極東ブログでは、次のように話しています。

 危機はスケジュール的には進まないだろうが、すでにそろそろどうにもならない状態に進んでしまったようだ、という状況ではある。ついでにいうと、そのあおりでホルムズ海峡に異変があれば、日本は吹っ飛ぶだろう。岡田外相がイランの石油利権を米国の思惑で中国に取られたとか寝言を言っている場合ではない。

 はい、寝言をコイテイル場合じゃないし、ファイナンシャルタイムズが「日本には届かない悲痛な声」上げているのがよくわかります。悲痛を訴えても今の日本は受け止める耳も心もなく、そもそも西側諸国に属しない考えですよ。で、私なりにこの予言とも思えるようなことがかなり現実味を帯びてきたと受け止めたので、触れておこうと思います。
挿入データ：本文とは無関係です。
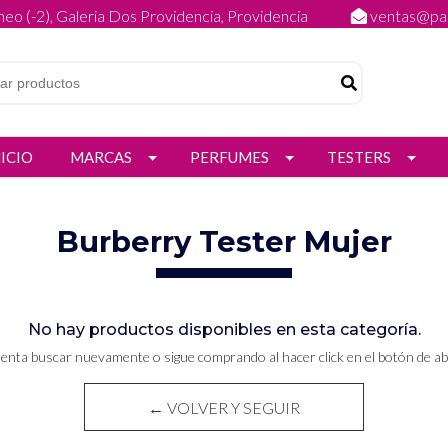
eo (-2), Galeria Dos Providencia, Providencia
ventas@par
NICIO
MARCAS
PERFUMES
TESTERS
Burberry Tester Mujer
No hay productos disponibles en esta categoría.
tenta buscar nuevamente o sigue comprando al hacer click en el botón de ab
← VOLVER Y SEGUIR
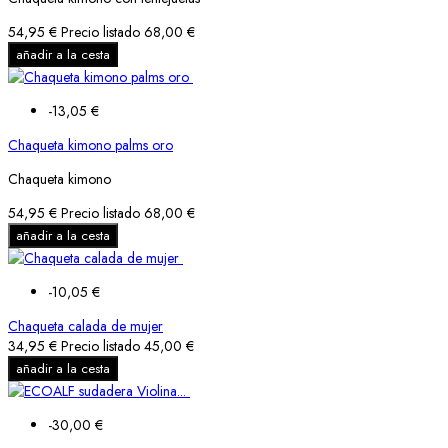
54,95 €
Precio listado
68,00 €
añadir a la cesta
-13,05 €
Chaqueta kimono palms oro
Chaqueta kimono
54,95 €
Precio listado
68,00 €
añadir a la cesta
-10,05 €
Chaqueta calada de mujer
34,95 €
Precio listado
45,00 €
añadir a la cesta
-30,00 €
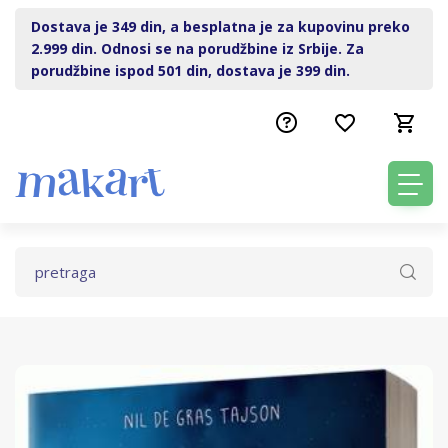
Dostava je 349 din, a besplatna je za kupovinu preko
2.999 din. Odnosi se na porudžbine iz Srbije. Za
porudžbine ispod 501 din, dostava je 399 din.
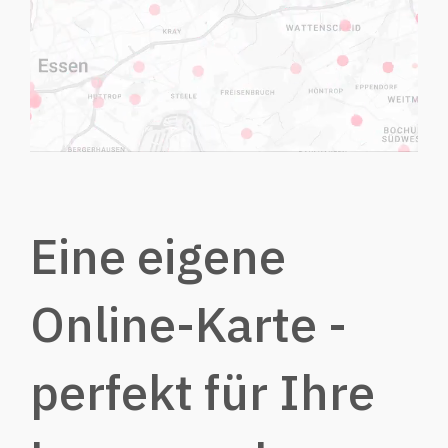
Eine eigene
Online-Karte -
perfekt für Ihre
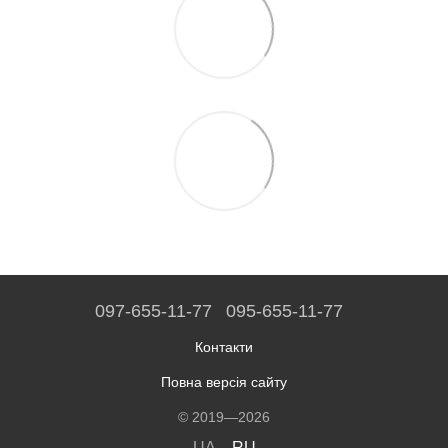
097-655-11-77
095-655-11-77
Контакти
Повна версія сайту
© 2019—2026
UA
RU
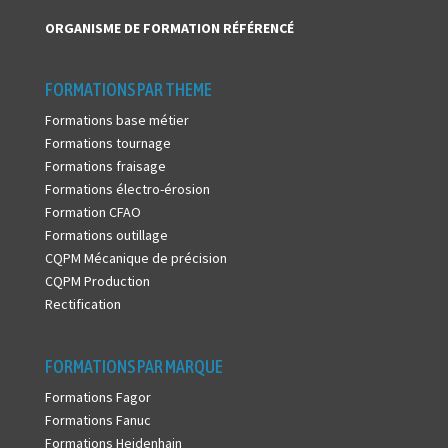
ORGANISME DE FORMATION
RÉFÉRENCÉ
FORMATIONS PAR THEME
Formations base métier
Formations tournage
Formations fraisage
Formations électro-érosion
Formation CFAO
Formations outillage
CQPM Mécanique de précision
CQPM Production
Rectification
FORMATIONS PAR MARQUE
Formations Fagor
Formations Fanuc
Formations Heidenhain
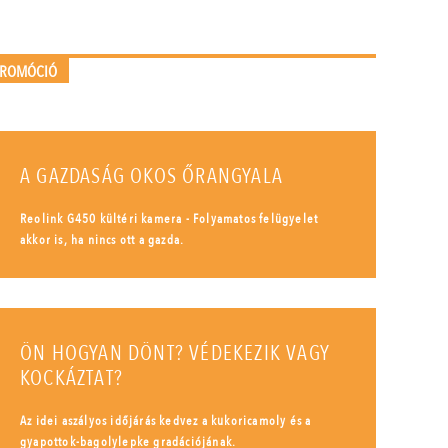
PROMÓCIÓ
A GAZDASÁG OKOS ŐRANGYALA
Reolink G450 kültéri kamera - Folyamatos felügyelet
akkor is, ha nincs ott a gazda.
ÖN HOGYAN DÖNT? VÉDEKEZIK VAGY
KOCKÁZTAT?
Az idei aszályos időjárás kedvez a kukoricamoly és a
gyapottok-bagolylepke gradációjának.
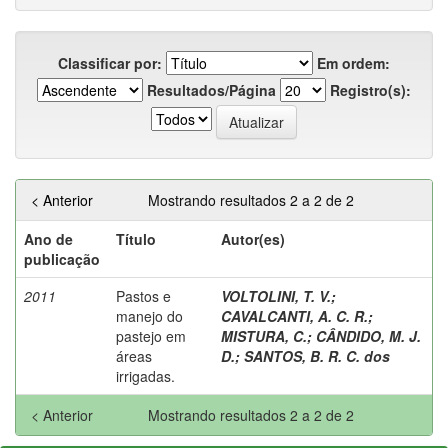
Classificar por:
Em ordem:
Resultados/Página
Registro(s):
< Anterior
Mostrando resultados 2 a 2 de 2
Ano de
Título
Autor(es)
publicação
2011
Pastos e
VOLTOLINI, T. V.
;
manejo do
CAVALCANTI, A. C. R.
;
pastejo em
MISTURA, C.
;
CÂNDIDO, M. J.
áreas
D.
;
SANTOS, B. R. C. dos
irrigadas.
< Anterior
Mostrando resultados 2 a 2 de 2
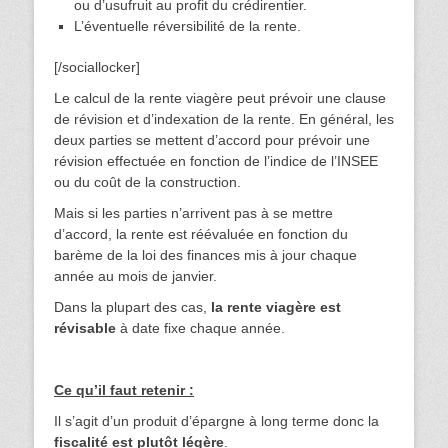
ou d’usufruit au profit du crédirentier.
L’éventuelle réversibilité de la rente.
[/sociallocker]
Le calcul de la rente viagère peut prévoir une clause
de révision et d’indexation de la rente. En général, les
deux parties se mettent d’accord pour prévoir une
révision effectuée en fonction de l’indice de l’INSEE
ou du coût de la construction.
Mais si les parties n’arrivent pas à se mettre
d’accord, la rente est réévaluée en fonction du
barème de la loi des finances mis à jour chaque
année au mois de janvier.
Dans la plupart des cas,
la rente viagère est
révisable
à date fixe chaque année.
Ce qu’il faut retenir :
Il s’agit d’un produit d’épargne à long terme donc la
fiscalité est plutôt légère
.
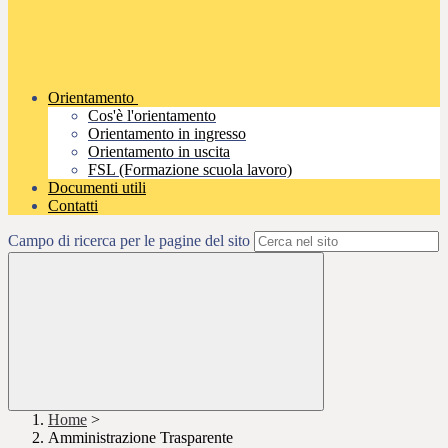
Orientamento
Cos'è l'orientamento
Orientamento in ingresso
Orientamento in uscita
FSL (Formazione scuola lavoro)
Documenti utili
Contatti
Campo di ricerca per le pagine del sito
Home
>
Amministrazione Trasparente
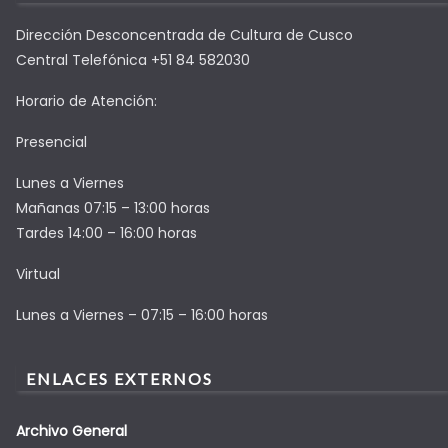
Dirección Desconcentrada de Cultura de Cusco
Central Telefónica +51 84 582030
Horario de Atención:
Presencial
Lunes a Viernes
Mañanas 07:15 – 13:00 horas
Tardes 14:00 – 16:00 horas
Virtual
Lunes a Viernes – 07:15 – 16:00 horas
ENLACES EXTERNOS
Archivo General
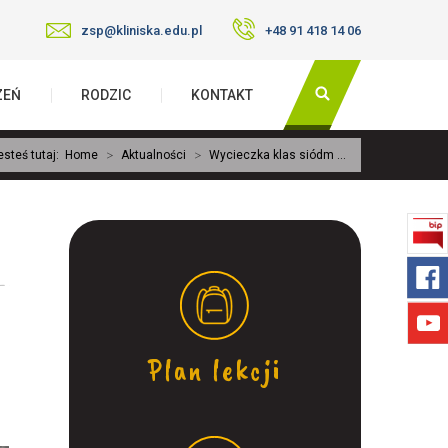
zsp@kliniska.edu.pl
+48 91 418 14 06
ZEŃ
RODZIC
KONTAKT
>
>
esteś tutaj:
Home
Aktualności
Wycieczka klas siódm ...
Plan lekcji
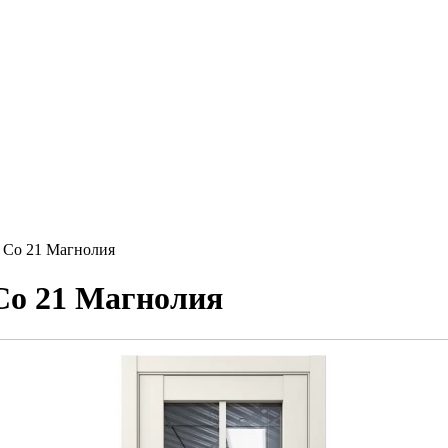
 Co 21 Магнолия
Co 21 Магнолия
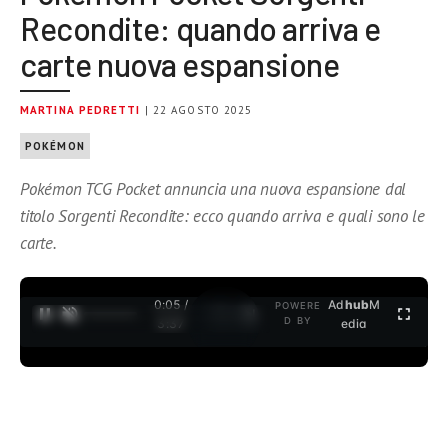
Recondite: quando arriva e
carte nuova espansione
MARTINA PEDRETTI
| 22 AGOSTO 2025
POKÉMON
Pokémon TCG Pocket annuncia una nuova espansione dal
titolo Sorgenti Recondite: ecco quando arriva e quali sono le
carte.
0:06 /
Ad
hub
M
POWERE
1
/
2
D BY
3:37
edia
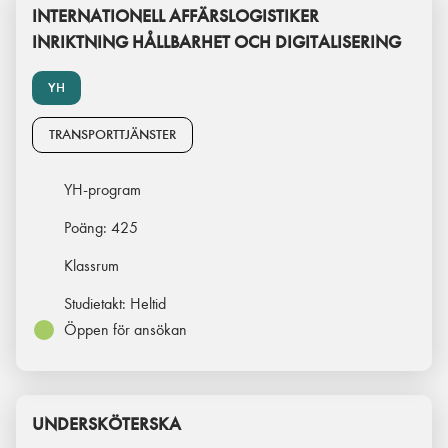
INTERNATIONELL AFFÄRSLOGISTIKER
INRIKTNING HÅLLBARHET OCH DIGITALISERING
YH
TRANSPORTTJÄNSTER
YH-program
Poäng:
425
Klassrum
Studietakt:
Heltid
Öppen för ansökan
UNDERSKÖTERSKA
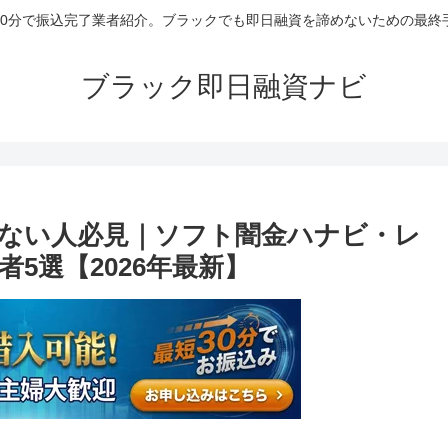
30分で振込完了業者紹介。ブラックでも即日融資を諦めないための最終
ブラック即日融資ナビ
ない人必見｜ソフト闇金ハナビ・レ
5選【2026年最新】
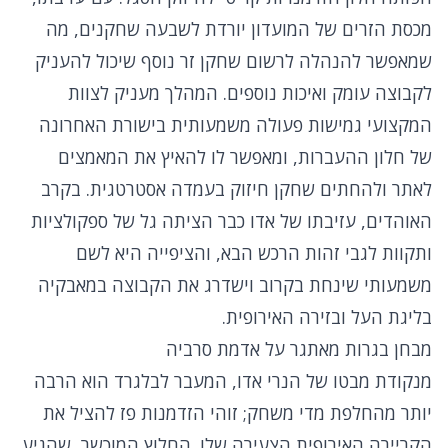
מכסת הזרים של המועדון יורדת לשבעה שחקנים, מה
שמאפשר להנהלה לרשום שחקן זר נוסף שיכול להעניק
לקבוצה עומק ואיכות נוספים. המהלך מעניק לצוות
המקצועי גמישות פעולה משמעותית בישורת האחרונה
של חלון ההעברות, ומאפשר לו להאיץ את המאמצים
לאתר ולהחתים שחקן חיזוק בעמדה אסטרטגית. בקרב
האוהדים, עזיבתו של אדו כבר הציתה גל של ספקולציות
ותקוות לגבי זהות הרכש הבא, והציפייה היא לשם
משמעותי שינחת בקרוב וישדרג את הקבוצה במאבקיה
בליגת העל ובזירה האירופית.
מבחן בגרות מאתגר על אדמת סרביה
מנקודת מבטו של הנרי אדו, המעבר לבלגרד הוא הרבה
יותר מהחלפת מדי משחק; זוהי הזדמנות פז להציל את
הקריירה האירופית הצעירה שלו. החלוץ המוכשר, שהגיע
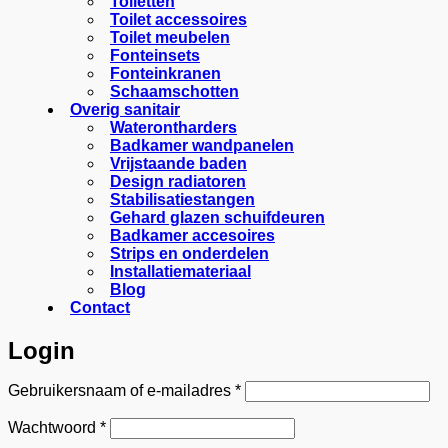
Toiletten
Toilet accessoires
Toilet meubelen
Fonteinsets
Fonteinkranen
Schaamschotten
Overig sanitair
Waterontharders
Badkamer wandpanelen
Vrijstaande baden
Design radiatoren
Stabilisatiestangen
Gehard glazen schuifdeuren
Badkamer accesoires
Strips en onderdelen
Installatiemateriaal
Blog
Contact
Login
Vereist
Gebruikersnaam of e-mailadres
*
Vereist
Wachtwoord
*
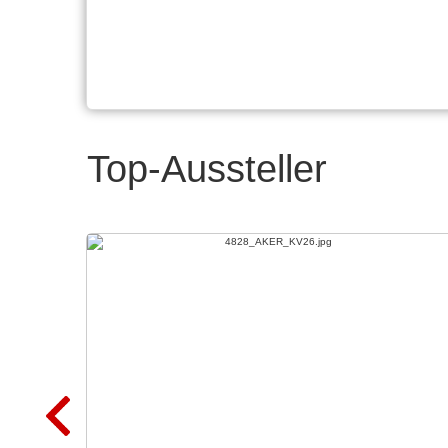
Top-Aussteller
 まず、トルコとイランが結びついて欲しくないということがあります。これはあくまでも推測から前提条件に入れてみていることですが、先日のエントリーで結びついた結論です。日本の政治と同じようにある意味逆行という方向性を持っているとみなしています(参 照)。要は、西側諸国や米路中などとの協調を望まず、イランの核の扱いをトルコが先導するような傾向に持っていきたくないということです。そこへ、重なってナブッコの問題が浮上したので益々好まざる方向へ向かっているという推論です。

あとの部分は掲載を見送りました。